SAN host does not failover I/O to alternate paths when one or more paths are removed and an RSCN is not received
Applies to
SAN environments using an FC or FCoE fabric, with registered state change notifications (RSCNs) disabled or otherwise failing to send due to a known or new defect.
Known Defects:
Cisco Bug CSCuw60947: Affects Cisco Nexus 5500, 5600, or 6000 switches running NX-OS 7.1(3)N1(1) to 7.1(3)N1(4).
Note: The severity and exact symptoms of RSCN related issues will vary depending on host operating system and host multipath configuration. This particular KB was written based on observations of a Windows 2012R2 host, in combination with Cisco defect CSCuw60947.
Issue
Check Active IQ if this impacts your systems
In Windows, if one or more paths to the storage target are removed, I/O hangs indefinitely until the path(s) are restored. If left in this state long enough, NTFS will eventually timeout often leaving the host in hung state. The issue can be triggered by the removal of an Active/Optimized or Active/Unoptimized path, and is observed regardless if there are Active/Optimized or Active/Unoptimized paths remaining.

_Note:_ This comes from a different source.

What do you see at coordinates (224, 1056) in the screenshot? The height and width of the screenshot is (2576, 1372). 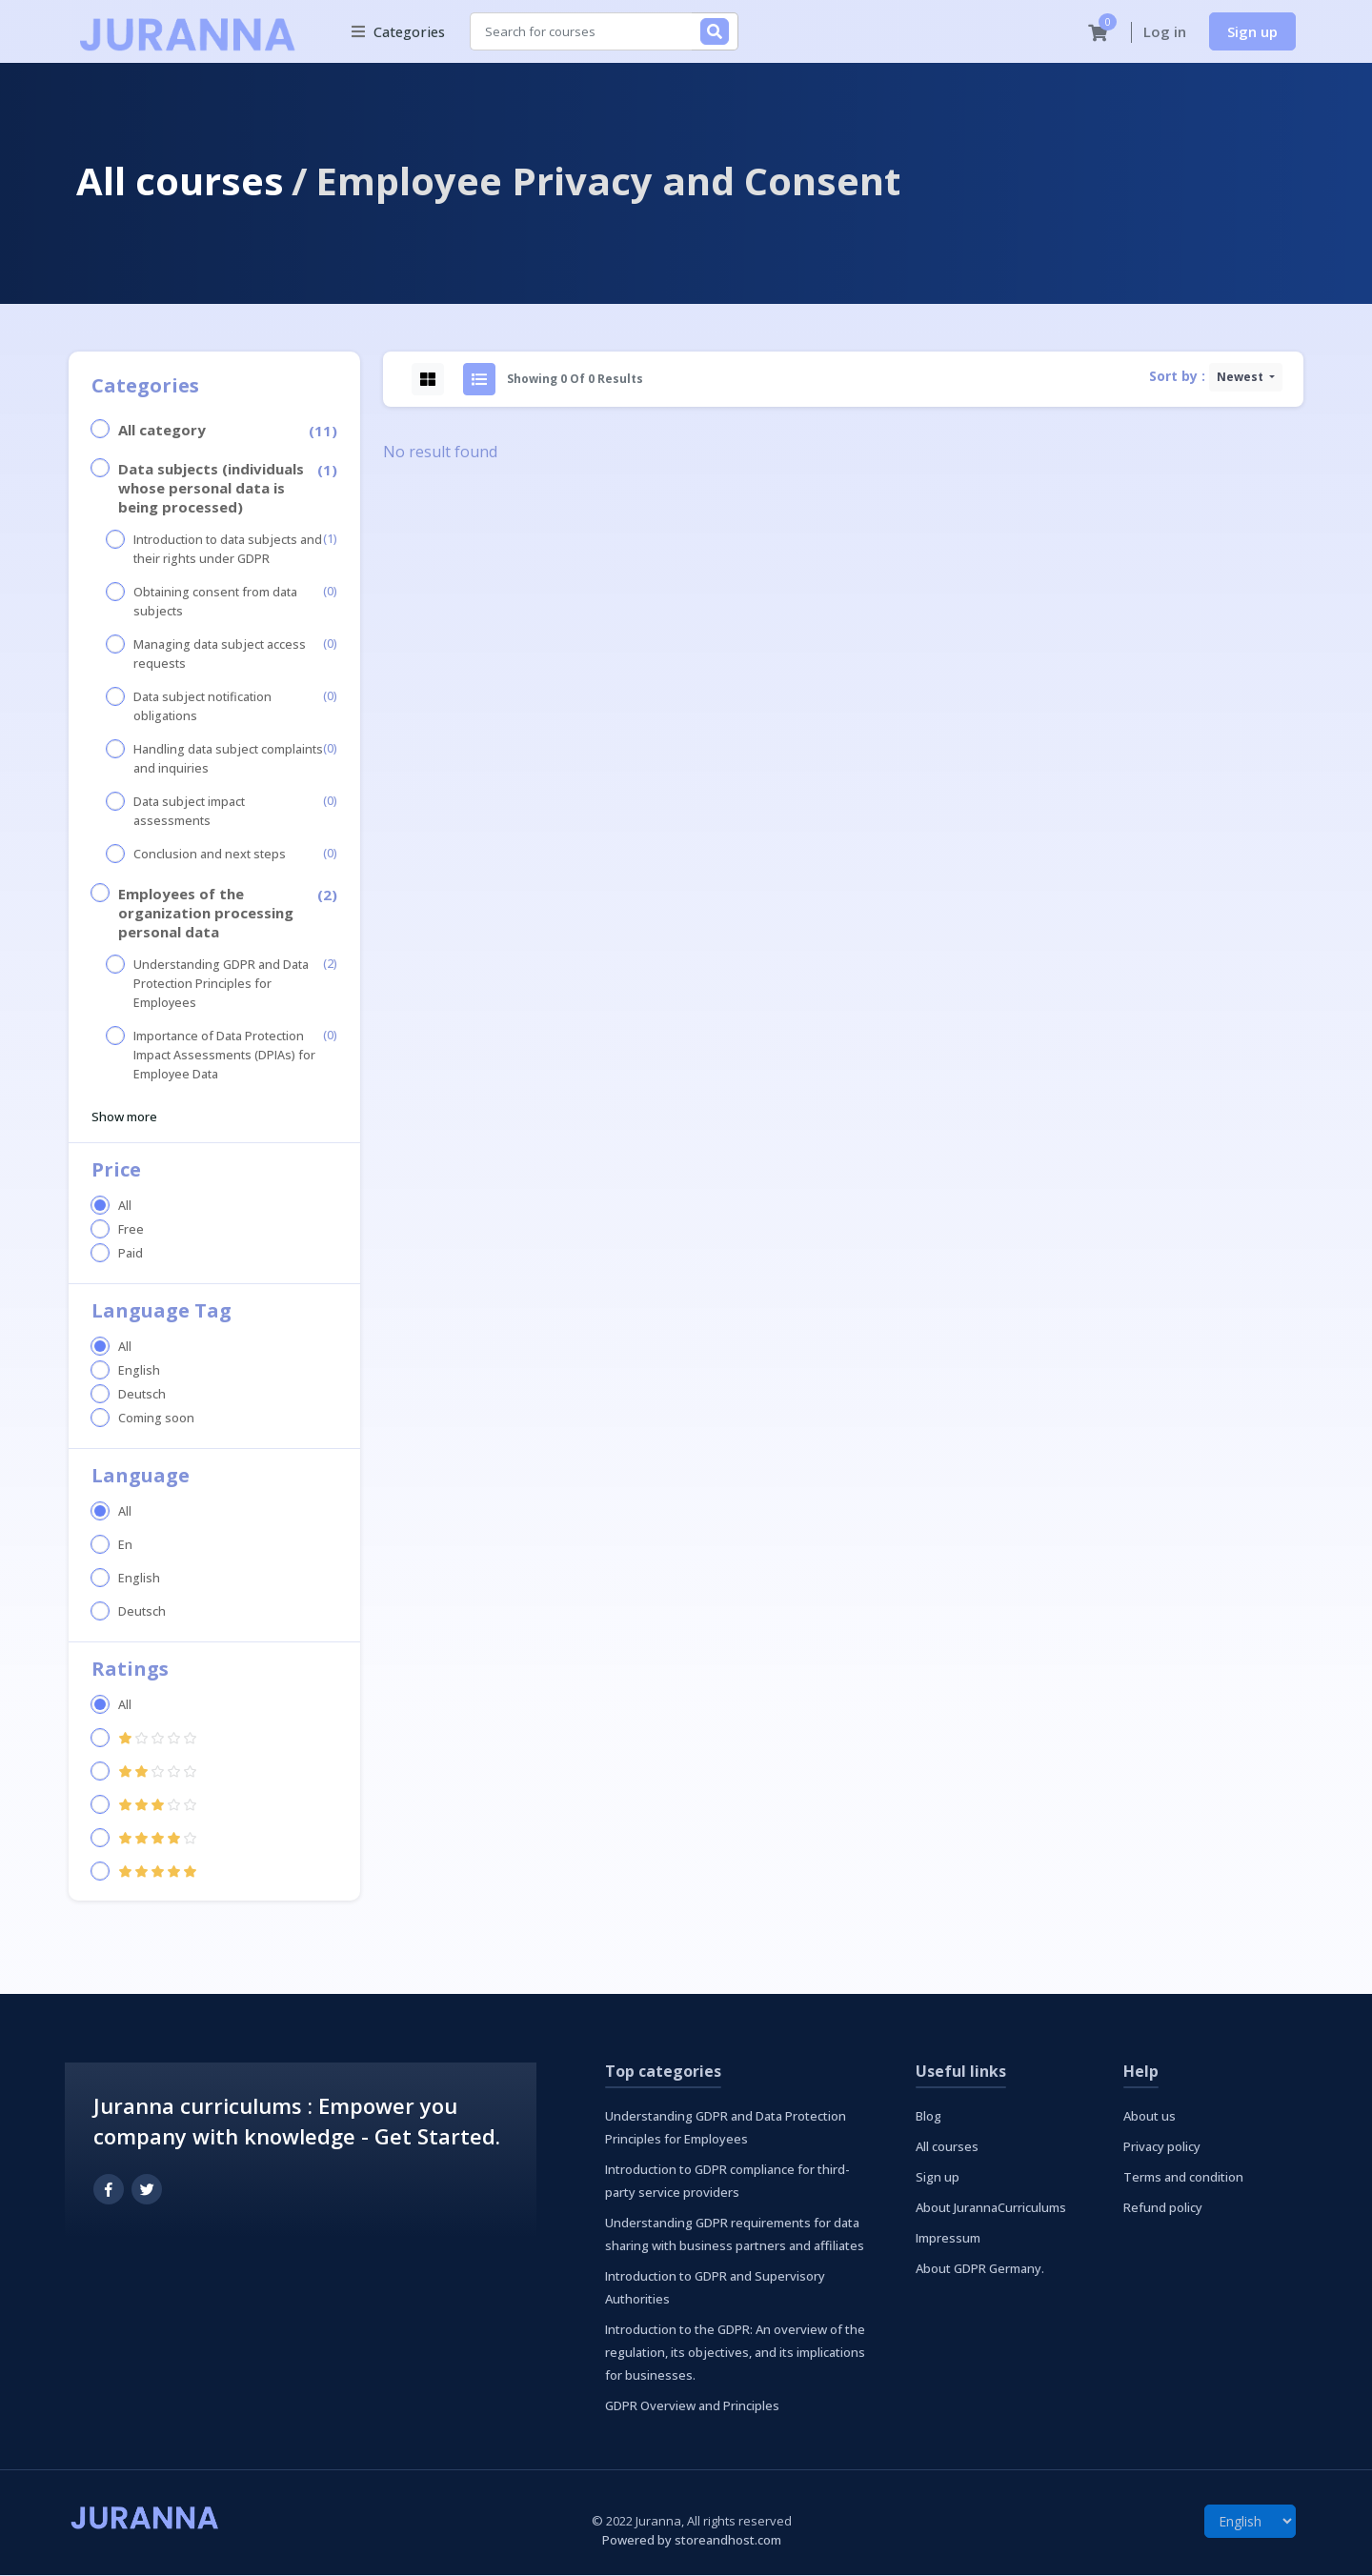 I see `Importance of Data Protection Impact Assessments (DPIAs) for Employee Data` at bounding box center [224, 1056].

Path removal mechanisms known to trigger the issue include a NetApp node rebooting (i.e. upgrade), or manually placing the target LIF or physical port offline. Additionally, if missing or new path(s) are added after the host operating system is booted, host-side rescans may not automatically detect the new path(s). Generally, resetting the host port or rebooting the host will allow the host to detect any added paths.